I don't really get what's going on in Node people's heads here. I think they seriously believe that throwing computation into the middle of an event loop is a good idea, because Node's event loop is FAST!!#$#! funroll-loops + nextTick = LUDICROUS SPEED!!

This crap is absolutely insane. For each iteration of the loop, Node is making an expensive system call. It's also defeating all of the mechanisms that V8's impressive JIT would use to optimize this problem, as substantiated by the previously mentioned Nodian's roflbenchmark. Clearly this is a very bad idea. But wait, it gets worse!

It wouldn't take long before another Node.js fan put together a Github project for this technique, which also added an "optimization": memoization! In addition to unrolling each iteration of the Fibonacci function to run within the event loop, it now caches the nth result. Now let's throw ApacheBench at it and see how fast Node can serve the precomputed result where n = 100.

Holy balls, it does 5390.22 requests per second serving a memoized value when I ask ApacheBench to request the same memoized value over and over!!#$! TAKE THAT TED DZIUBA! Is it any good?
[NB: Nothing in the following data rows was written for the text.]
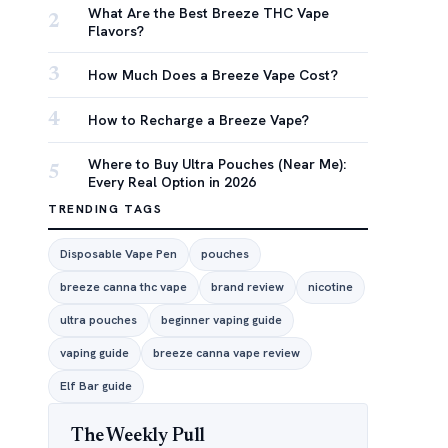
What Are the Best Breeze THC Vape
2
Flavors?
3
How Much Does a Breeze Vape Cost?
4
How to Recharge a Breeze Vape?
Where to Buy Ultra Pouches (Near Me):
5
Every Real Option in 2026
TRENDING TAGS
Disposable Vape Pen
pouches
breeze canna thc vape
brand review
nicotine
ultra pouches
beginner vaping guide
vaping guide
breeze canna vape review
Elf Bar guide
The Weekly Pull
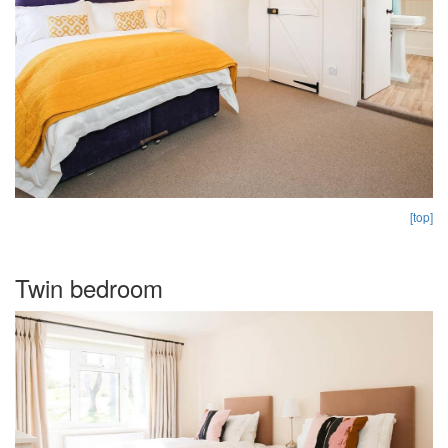
[top]
Twin bedroom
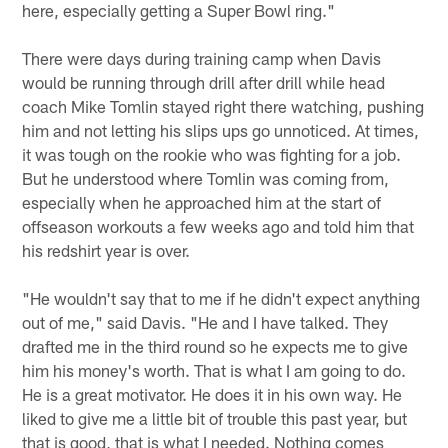
here, especially getting a Super Bowl ring."
There were days during training camp when Davis
would be running through drill after drill while head
coach Mike Tomlin stayed right there watching, pushing
him and not letting his slips ups go unnoticed. At times,
it was tough on the rookie who was fighting for a job.
But he understood where Tomlin was coming from,
especially when he approached him at the start of
offseason workouts a few weeks ago and told him that
his redshirt year is over.
"He wouldn't say that to me if he didn't expect anything
out of me," said Davis. "He and I have talked. They
drafted me in the third round so he expects me to give
him his money's worth. That is what I am going to do.
He is a great motivator. He does it in his own way. He
liked to give me a little bit of trouble this past year, but
that is good, that is what I needed. Nothing comes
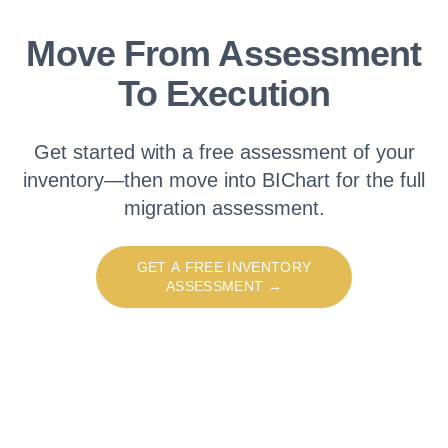
Move From Assessment
To Execution
Get started with a free assessment of your
inventory—then move into BIChart for the full
migration assessment.
GET A FREE INVENTORY
ASSESSMENT
→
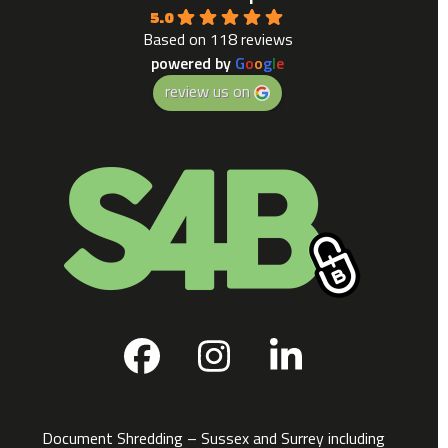
5.0
Based on 118 reviews
powered by
G
o
o
g
l
e
review us on
Facebook
Instagram
LinkedIn
Document Shredding – Sussex and Surrey including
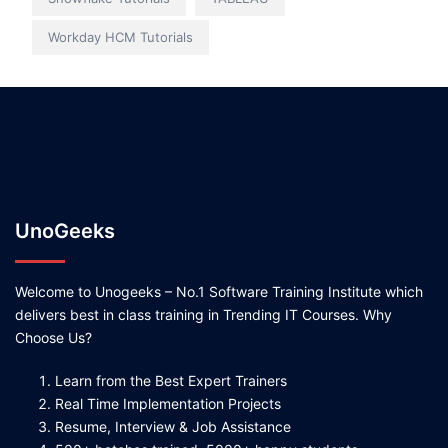
Workday HCM Tutorials
UnoGeeks
Welcome to Unogeeks – No.1 Software Training Institute which
delivers best in class training in Trending IT Courses. Why
Choose Us?
Learn from the Best Expert Trainers
Real Time Implementation Projects
Resume, Interview & Job Assistance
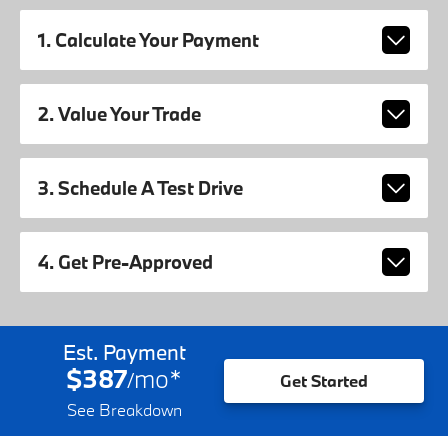
1. Calculate Your Payment
2. Value Your Trade
3. Schedule A Test Drive
4. Get Pre-Approved
Est. Payment
$387
mo
*
/
Get Started
See Breakdown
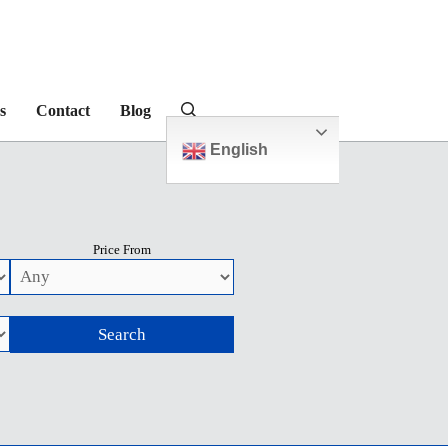
s
Contact
Blog
English
Price From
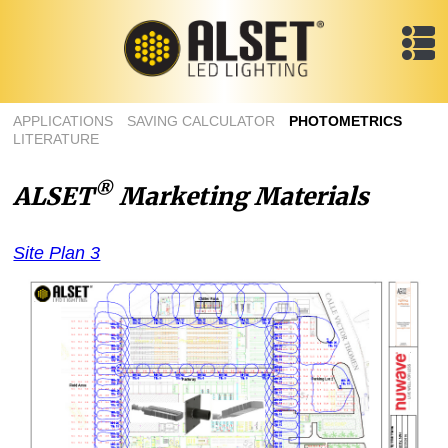
APPLICATIONS
SAVING CALCULATOR
PHOTOMETRICS
LITERATURE
®
ALSET
Marketing Materials
Site Plan 3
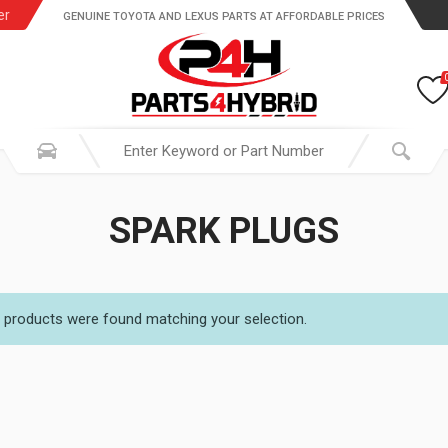
er
GENUINE TOYOTA AND LEXUS PARTS AT AFFORDABLE PRICES
SPARK PLUGS
 products were found matching your selection.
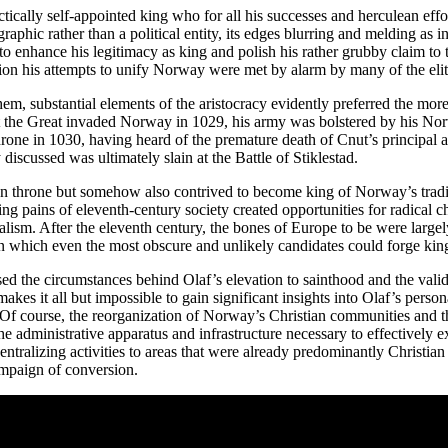
ctically self-appointed king who for all his successes and herculean ef
aphic rather than a political entity, its edges blurring and melding as 
 enhance his legitimacy as king and polish his rather grubby claim to t
ation his attempts to unify Norway were met by alarm by many of the elit
hem, substantial elements of the aristocracy evidently preferred the mor
t the Great invaded Norway in 1029, his army was bolstered by his Nor
throne in 1030, having heard of the premature death of Cnut’s principal
iscussed was ultimately slain at the Battle of Stiklestad.
n throne but somehow also contrived to become king of Norway’s tradi
g pains of eleventh-century society created opportunities for radical 
sm. After the eleventh century, the bones of Europe to be were largely 
s in which even the most obscure and unlikely candidates could forge ki
sed the circumstances behind Olaf’s elevation to sainthood and the validi
makes it all but impossible to gain significant insights into Olaf’s person
Of course, the reorganization of Norway’s Christian communities and th
he administrative apparatus and infrastructure necessary to effectively 
e centralizing activities to areas that were already predominantly Chris
campaign of conversion.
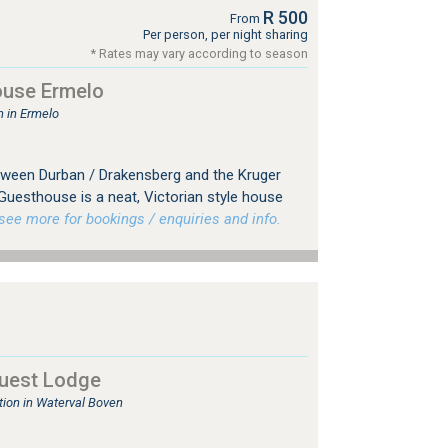
R 500
From
Per person, per night sharing
* Rates may vary according to season
use Ermelo
 in Ermelo
tween Durban / Drakensberg and the Kruger
Guesthouse is a neat, Victorian style house
ee more for bookings / enquiries and info.
uest Lodge
on in Waterval Boven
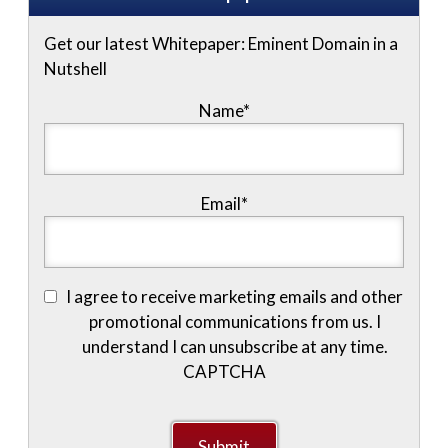
Get our latest Whitepaper: Eminent Domain in a
Nutshell
Name
*
Email
*
I agree to receive marketing emails and other
promotional communications from us. I
understand I can unsubscribe at any time.
CAPTCHA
One word: yes. Did we miss the point that this isn't about Fibonacci? One word: yes. (Side note: I second raganwald in adding "Is it any good? Yes." to the top of all my READMEs)

Memoizing each member of the Fibonacci sequence makes this algorithm O(n) in memory. For shits and grins I installed Node-fib and asked it for the 1 millionth Fibonacci number. Node ground away (on a single core of my quad core i7 MacBook) for about a minute before running out of memory, crashing the entire VM.

Okay, so mistakenly implementing an algorithm this pathologically bad when you're trying to prove a point to someone who's just trolling you is pretty bad, right? But it gets worse. 

After pointing this out, a member of the Node.js community (post now deleted) suggested I might have an obsolete version of Node with a 1GB heap limit (because Node uses a VM targeted at client-side JavaScript where 1GB heaps are an uncommon use case, but hey, let's throw it on the server!) and that I recompile without the 1GB restriction so that this retarded algorithm can continue eating up all my system RAM. He says this as if this is a good idea instead of, I dunno, using a better algorithm.

Clearly the next logical steps are to store previously computed Fibonacci numbers in MongoDB. Or you could build a system with Socket.IO which caches previously computed Fibonacci numbers client-side using a distributed hash table. Then you'd be well on your way to a multimillion dollar cloud-based Fibonacci number service. Eventually you'll probably want to build in an OpenMP C++ native extension to calculate Fibonacci numbers across multiple CPU cores. That way you'll have a truly roflscale Fibonacci web service.